With Celline, NanoTag introduced a unique proprietary technology for the time-efficient discovery of single-domain antibodies.
In a single affinity selection step, a solid support displaying the target protein is used to purify target-specific B lymphocytes purified from a pool of PBMCs. After washing, individual B-cells presenting target-specific antibodies on their surface are selectively eluted and further processed. The genetic information containing the sequence for the displayed antibodies is extracted, amplified by RT-PCR with sdAb-specific primers, and cloned into a prokaryotic expression vector. Identified sdAb clones can are finally analyzed by ELISA or target-specific functional assays. Importantly, the washing stringency and elution mode during the initial affinity selection step can be customized within a wide range of conditions. This allows for the enrichment of B cells presenting antibodies with desired properties already in this stage.
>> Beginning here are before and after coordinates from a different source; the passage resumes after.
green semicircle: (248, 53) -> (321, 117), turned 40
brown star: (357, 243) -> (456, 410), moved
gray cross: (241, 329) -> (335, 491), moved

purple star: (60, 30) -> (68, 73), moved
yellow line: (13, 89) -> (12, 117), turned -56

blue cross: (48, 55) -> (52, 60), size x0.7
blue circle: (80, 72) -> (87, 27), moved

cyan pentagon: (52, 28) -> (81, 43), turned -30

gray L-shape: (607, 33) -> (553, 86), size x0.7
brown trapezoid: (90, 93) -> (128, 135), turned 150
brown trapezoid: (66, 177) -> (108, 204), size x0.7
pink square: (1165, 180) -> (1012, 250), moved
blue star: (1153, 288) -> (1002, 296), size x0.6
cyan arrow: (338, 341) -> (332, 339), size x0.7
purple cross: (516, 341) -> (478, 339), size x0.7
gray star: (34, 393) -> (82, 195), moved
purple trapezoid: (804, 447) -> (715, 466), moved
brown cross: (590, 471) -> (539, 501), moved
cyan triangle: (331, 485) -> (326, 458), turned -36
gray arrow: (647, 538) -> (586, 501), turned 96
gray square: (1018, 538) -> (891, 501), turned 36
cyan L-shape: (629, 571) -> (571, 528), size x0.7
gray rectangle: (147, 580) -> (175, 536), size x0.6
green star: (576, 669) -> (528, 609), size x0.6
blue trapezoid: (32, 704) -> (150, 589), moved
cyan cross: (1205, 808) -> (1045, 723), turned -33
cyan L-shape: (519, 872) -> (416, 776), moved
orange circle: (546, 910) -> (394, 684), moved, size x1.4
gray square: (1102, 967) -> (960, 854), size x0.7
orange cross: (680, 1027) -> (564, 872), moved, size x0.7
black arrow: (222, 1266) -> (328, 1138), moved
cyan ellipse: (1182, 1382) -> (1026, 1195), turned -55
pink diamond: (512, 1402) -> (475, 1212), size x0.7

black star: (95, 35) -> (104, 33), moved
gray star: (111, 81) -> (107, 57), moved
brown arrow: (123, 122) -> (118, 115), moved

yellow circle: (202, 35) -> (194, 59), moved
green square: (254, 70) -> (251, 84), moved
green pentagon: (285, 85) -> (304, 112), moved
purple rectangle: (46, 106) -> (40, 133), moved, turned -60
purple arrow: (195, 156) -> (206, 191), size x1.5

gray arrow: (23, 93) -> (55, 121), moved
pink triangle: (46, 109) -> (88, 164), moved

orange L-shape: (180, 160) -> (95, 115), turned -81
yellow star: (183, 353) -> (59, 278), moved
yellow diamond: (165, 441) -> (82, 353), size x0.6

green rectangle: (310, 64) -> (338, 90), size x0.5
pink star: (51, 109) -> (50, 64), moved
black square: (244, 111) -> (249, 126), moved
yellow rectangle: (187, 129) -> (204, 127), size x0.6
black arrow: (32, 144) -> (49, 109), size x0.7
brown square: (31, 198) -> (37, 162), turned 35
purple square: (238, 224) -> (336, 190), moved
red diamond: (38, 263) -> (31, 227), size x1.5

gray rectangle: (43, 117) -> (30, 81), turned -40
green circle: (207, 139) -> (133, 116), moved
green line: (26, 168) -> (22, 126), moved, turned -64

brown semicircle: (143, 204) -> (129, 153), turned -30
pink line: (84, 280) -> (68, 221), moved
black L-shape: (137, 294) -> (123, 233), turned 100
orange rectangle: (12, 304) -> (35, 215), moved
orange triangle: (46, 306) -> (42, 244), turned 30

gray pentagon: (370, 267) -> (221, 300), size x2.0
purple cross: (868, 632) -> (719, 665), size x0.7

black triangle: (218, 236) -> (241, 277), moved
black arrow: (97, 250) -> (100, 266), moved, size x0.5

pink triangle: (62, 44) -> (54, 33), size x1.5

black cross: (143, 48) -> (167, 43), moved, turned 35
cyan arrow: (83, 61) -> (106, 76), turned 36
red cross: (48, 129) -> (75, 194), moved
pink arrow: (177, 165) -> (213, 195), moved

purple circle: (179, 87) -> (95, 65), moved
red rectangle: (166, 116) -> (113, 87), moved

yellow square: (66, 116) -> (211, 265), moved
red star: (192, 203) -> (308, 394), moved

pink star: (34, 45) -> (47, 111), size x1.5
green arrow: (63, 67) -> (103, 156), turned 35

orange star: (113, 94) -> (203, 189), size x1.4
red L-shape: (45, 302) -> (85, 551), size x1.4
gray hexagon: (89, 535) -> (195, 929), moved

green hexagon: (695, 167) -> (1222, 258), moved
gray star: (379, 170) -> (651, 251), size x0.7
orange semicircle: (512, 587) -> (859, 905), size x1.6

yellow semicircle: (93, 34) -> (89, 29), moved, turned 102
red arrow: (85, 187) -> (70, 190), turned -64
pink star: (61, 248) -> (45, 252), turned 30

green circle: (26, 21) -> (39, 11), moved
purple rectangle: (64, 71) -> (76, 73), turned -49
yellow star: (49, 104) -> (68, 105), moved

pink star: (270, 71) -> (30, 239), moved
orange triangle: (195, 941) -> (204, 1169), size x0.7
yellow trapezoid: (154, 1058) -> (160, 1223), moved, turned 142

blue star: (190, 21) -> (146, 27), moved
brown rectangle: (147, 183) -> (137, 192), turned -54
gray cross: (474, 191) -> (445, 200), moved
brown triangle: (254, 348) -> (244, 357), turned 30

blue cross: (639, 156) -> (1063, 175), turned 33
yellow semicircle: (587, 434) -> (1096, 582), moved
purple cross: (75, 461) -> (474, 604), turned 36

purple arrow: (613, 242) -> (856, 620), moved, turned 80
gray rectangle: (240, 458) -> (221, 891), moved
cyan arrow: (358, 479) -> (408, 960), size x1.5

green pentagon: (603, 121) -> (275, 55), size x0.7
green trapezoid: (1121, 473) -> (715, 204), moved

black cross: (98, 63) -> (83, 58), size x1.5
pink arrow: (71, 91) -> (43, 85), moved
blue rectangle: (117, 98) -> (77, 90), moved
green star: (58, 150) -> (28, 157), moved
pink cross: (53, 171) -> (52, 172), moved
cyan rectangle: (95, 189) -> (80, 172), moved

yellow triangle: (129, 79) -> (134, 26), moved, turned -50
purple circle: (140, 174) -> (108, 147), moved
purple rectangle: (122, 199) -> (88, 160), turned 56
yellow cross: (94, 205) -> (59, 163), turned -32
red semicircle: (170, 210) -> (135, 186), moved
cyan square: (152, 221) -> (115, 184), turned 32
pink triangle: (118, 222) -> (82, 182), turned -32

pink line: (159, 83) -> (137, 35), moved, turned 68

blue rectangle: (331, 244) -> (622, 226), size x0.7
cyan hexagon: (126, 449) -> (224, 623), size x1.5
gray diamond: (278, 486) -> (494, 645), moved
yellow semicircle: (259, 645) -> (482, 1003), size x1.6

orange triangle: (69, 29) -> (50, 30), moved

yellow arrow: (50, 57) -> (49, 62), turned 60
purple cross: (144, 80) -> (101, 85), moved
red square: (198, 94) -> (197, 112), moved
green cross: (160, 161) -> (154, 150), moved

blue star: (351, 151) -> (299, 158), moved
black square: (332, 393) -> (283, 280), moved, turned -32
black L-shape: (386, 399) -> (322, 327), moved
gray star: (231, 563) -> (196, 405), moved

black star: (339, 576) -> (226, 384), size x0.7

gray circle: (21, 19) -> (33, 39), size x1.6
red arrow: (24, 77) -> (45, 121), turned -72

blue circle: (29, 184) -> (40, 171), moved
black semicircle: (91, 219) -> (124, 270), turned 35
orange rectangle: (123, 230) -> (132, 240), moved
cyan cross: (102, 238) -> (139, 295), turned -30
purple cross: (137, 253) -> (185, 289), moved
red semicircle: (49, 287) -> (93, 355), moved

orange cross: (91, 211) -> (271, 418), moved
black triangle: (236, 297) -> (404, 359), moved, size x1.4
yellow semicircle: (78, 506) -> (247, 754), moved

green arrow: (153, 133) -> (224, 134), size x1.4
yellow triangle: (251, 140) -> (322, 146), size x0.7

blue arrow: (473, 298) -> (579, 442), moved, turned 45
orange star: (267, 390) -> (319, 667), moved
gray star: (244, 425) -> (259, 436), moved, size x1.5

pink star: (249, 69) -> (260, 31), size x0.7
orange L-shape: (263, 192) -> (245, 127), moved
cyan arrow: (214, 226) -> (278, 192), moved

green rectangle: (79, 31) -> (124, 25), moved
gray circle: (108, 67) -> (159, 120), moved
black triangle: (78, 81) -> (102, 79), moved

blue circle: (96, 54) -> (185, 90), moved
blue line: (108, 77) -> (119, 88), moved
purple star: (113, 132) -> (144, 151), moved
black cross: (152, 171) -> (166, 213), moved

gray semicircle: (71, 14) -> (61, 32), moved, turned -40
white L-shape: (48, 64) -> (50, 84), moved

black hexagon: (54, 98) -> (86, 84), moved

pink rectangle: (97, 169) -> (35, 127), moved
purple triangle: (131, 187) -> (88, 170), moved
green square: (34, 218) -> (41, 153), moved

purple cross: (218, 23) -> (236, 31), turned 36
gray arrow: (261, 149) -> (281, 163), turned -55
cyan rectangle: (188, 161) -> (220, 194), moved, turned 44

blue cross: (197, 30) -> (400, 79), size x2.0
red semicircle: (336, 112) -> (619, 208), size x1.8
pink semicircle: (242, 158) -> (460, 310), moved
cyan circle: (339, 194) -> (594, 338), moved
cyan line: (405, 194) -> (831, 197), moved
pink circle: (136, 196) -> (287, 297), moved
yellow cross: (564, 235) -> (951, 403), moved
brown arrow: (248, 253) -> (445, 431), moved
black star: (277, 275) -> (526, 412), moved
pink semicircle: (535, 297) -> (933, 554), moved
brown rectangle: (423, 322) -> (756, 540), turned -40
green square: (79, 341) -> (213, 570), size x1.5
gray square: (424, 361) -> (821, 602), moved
In terms of topology, Celline is an ideal camelid sdAb discovery platform when downstream assays and technologies require sdAbs to recognize proteins presented on the surface of target cells, e.g., surface-protein directed purification of blood cells or CAR-T technologies. Celline may therefore be advantageous especially for the selection of sdAbs intended for such applications.
Celline is a single-step method and ideally suited for the time-efficient development of sdAbs. After immunization, single binders can be identified within 5-8 working days.
NanoTag is currently implementing additional steps rendering the selection process specific to camelid B cells presenting camelid heavy-chain antibodies (IgG2/3 isotypes), which are the precursors of single-domain antibodies.